Les ministres européens des Finances sont entrés mardi dans le vif des négociations sur le second pilier de l'union bancaire, le mécanisme chargé de régler le sort des banques en faillite dans la zone euro, en affichant leur volonté de compromis malgré la complexité du dossier.
"Je pense qu'aujourd'hui nous serons en mesure de construire les éléments d'un accord politique", a déclaré à son arrivée le ministre français des Finances, Pierre Moscovici, tout en reconnaissant que les ministres devraient peut-être se revoir le 18 décembre "pour le finaliser, en tout cas sur le plan juridique".

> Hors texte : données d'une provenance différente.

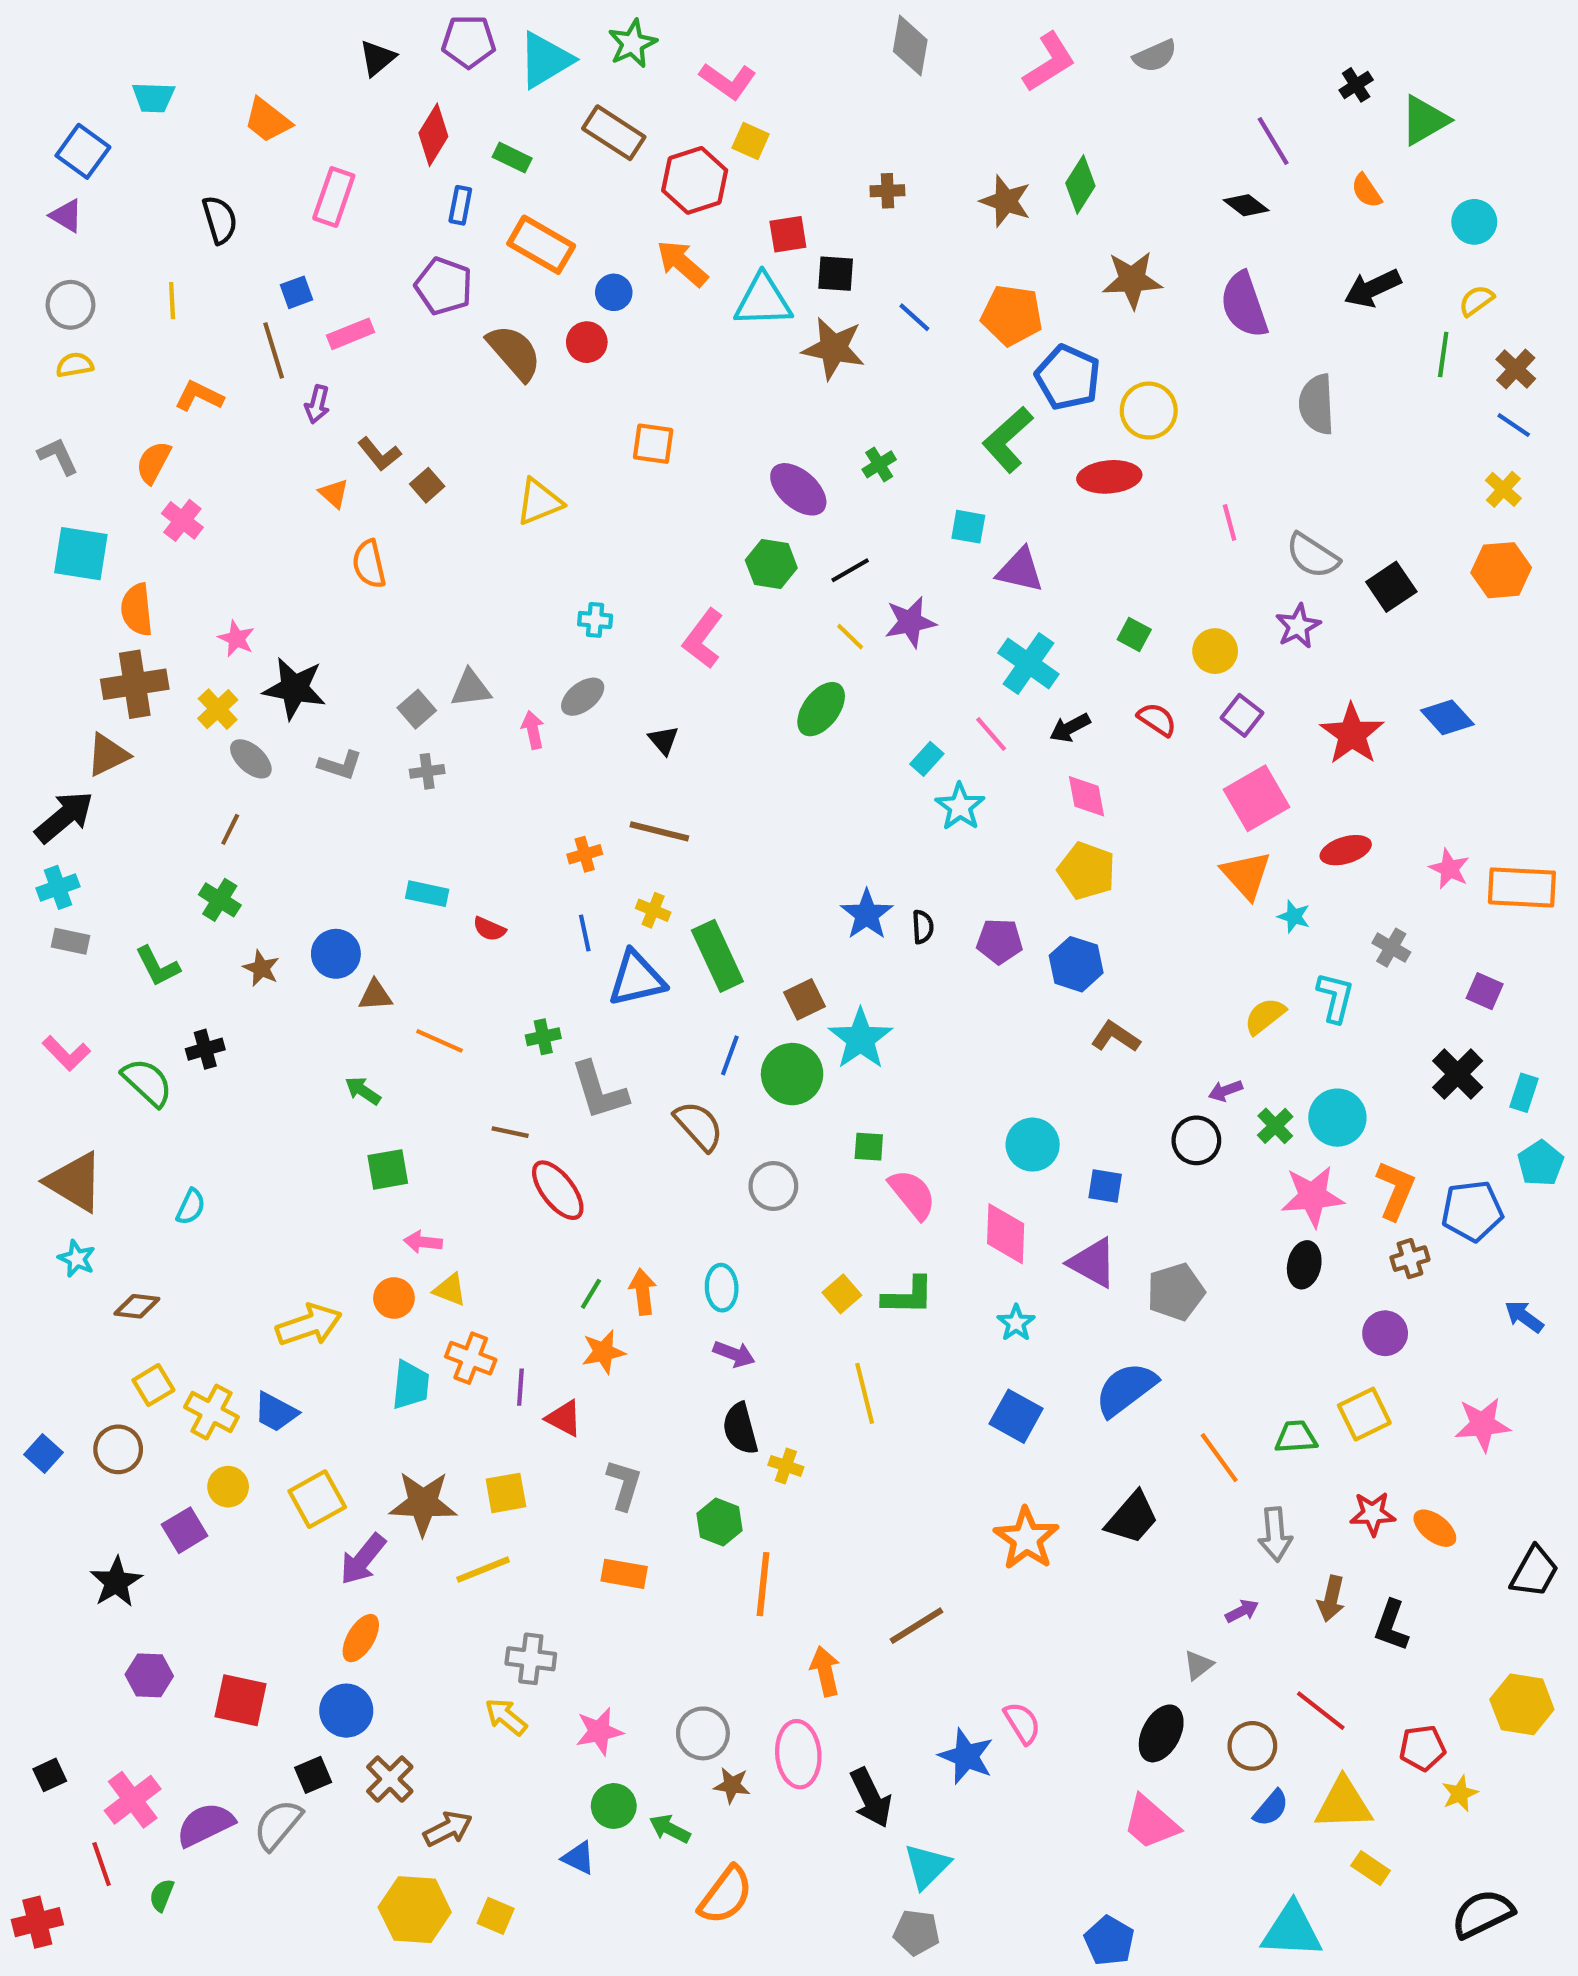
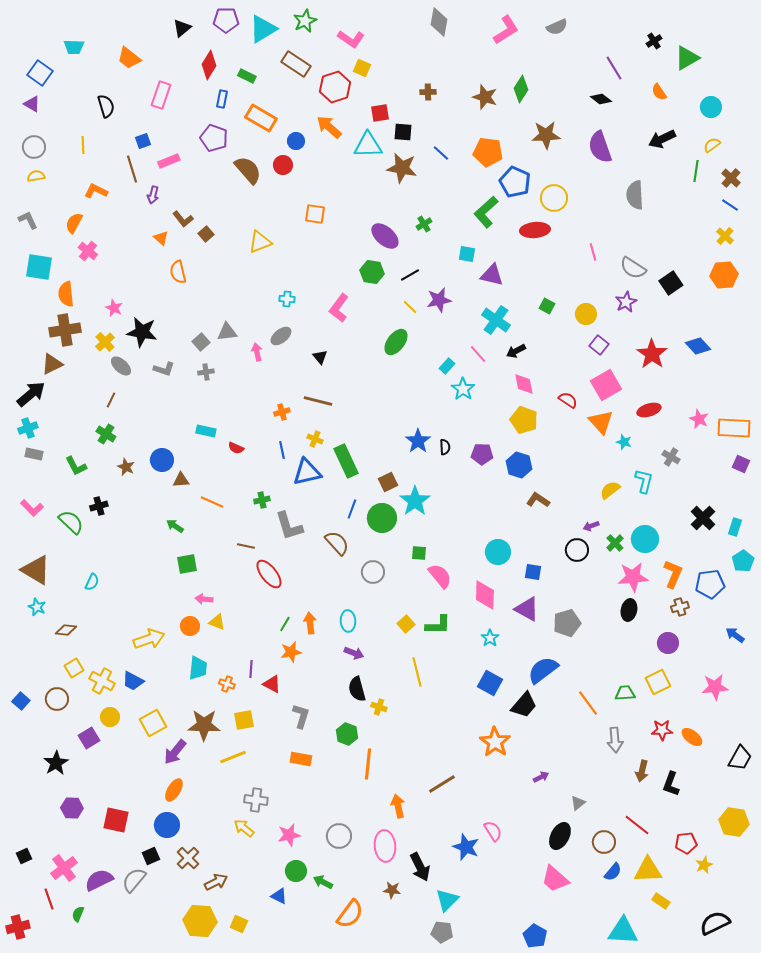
red semicircle: (1157, 719) -> (568, 400), moved
purple square: (1485, 991) -> (741, 464), moved
orange cross: (471, 1358) -> (227, 684), moved, size x0.7
black trapezoid: (1132, 1518) -> (524, 705), moved
purple arrow: (1242, 1611) -> (541, 777), moved
brown star: (732, 1785) -> (392, 890), moved

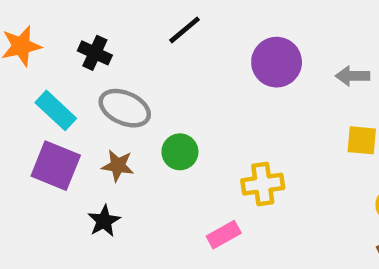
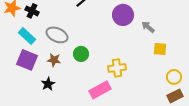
black cross: (95, 53) -> (32, 11), moved
gray arrow: (352, 76) -> (148, 27), moved, turned 40
pink rectangle: (224, 235) -> (100, 90), size x1.5

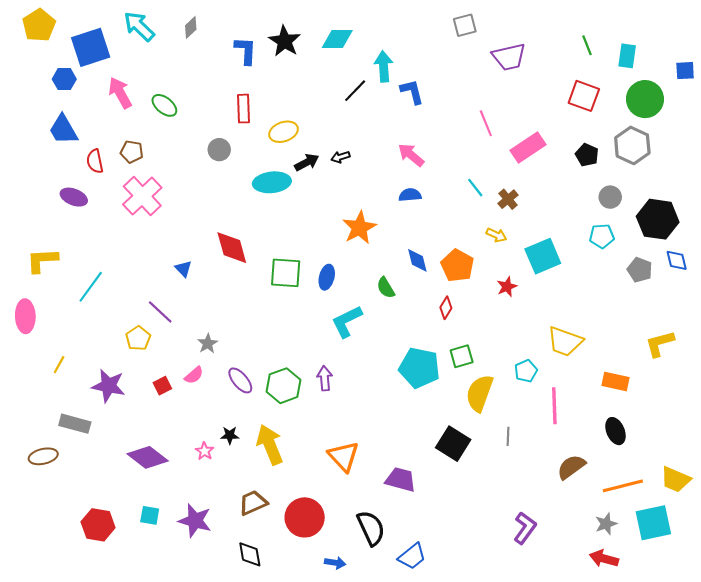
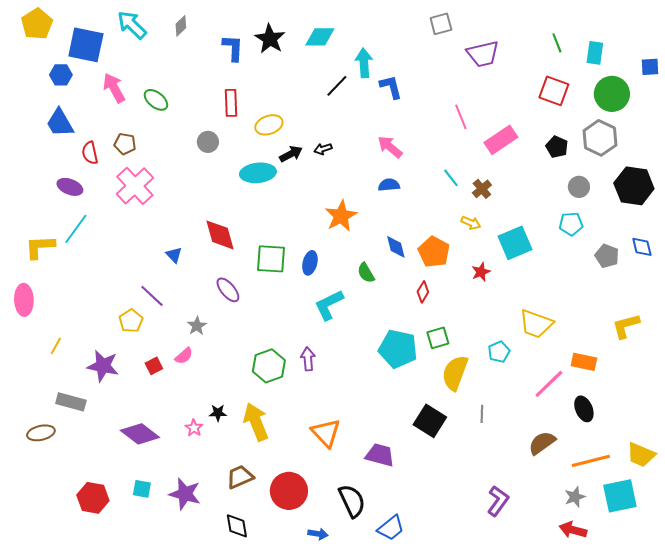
blue square: (91, 47) -> (86, 45), turned 30
black hexagon: (658, 219) -> (634, 186), moved
cyan line: (91, 287) -> (76, 229), moved
purple ellipse: (240, 380) -> (228, 290), moved
pink line: (554, 406) -> (549, 384), moved, turned 48

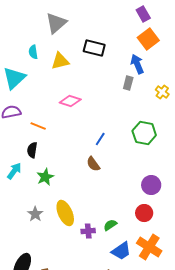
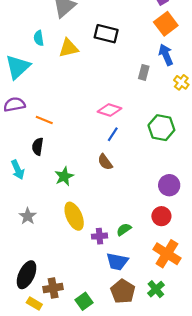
blue arrow: (137, 64) -> (166, 55), moved
pink diamond: (70, 101) -> (109, 110), moved
cyan arrow: (14, 171) -> (18, 170), turned 120
green star: (45, 177) -> (64, 176), moved
gray star: (35, 214) -> (28, 216), moved
blue trapezoid: (121, 251) -> (117, 261), moved, turned 45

Son homologue espagnol Luis De Guindos a lui aussi pronostiqué un processus de décision en deux temps. "Nous approchons d'un accord final", et "au moins nous trouverons un accord politique aujourd'hui", a-t-il dit.
Mais les débats sur l'union bancaire n'ont commencé qu'en milieu d'après-midi et certains diplomates s'attendaient à ce que la réunion se prolonge très tard dans la soirée, voire dans la nuit.
Il y a tout juste un an, les ministres avaient déjà eu besoin de plusieurs réunions pour s'accorder sur le premier pilier de l'union bancaire: la supervision unique des banques de la zone euro, confiée à la Banque centrale européenne.
Cette fois, il s'agit de mettre sur pied un mécanisme de sauvetage ou de liquidation des banques en difficultés. Il faut parvenir à "un régime unique, un fonds unique et une autorité unique", a énuméré Jörg Asmussen, membre du directoire de la BCE.
Les ministres doivent se mettre d'accord d'ici la fin de l'année pour que le texte puisse être définitivement adopté avant les élections européennes de mai 2014.
Mais les points à démêler restent encore nombreux, à commencer par le mécanisme de décision. Un conseil de résolution, où seront représentés les Etats, sera chargé de décider du sort des banques. Mais pour des raisons juridiques, la décision formelle doit revenir à une institution européenne. La Commission a proposé d'endosser ce rôle, par souci d'efficacité, mais l'Allemagne s'y est longtemps opposée.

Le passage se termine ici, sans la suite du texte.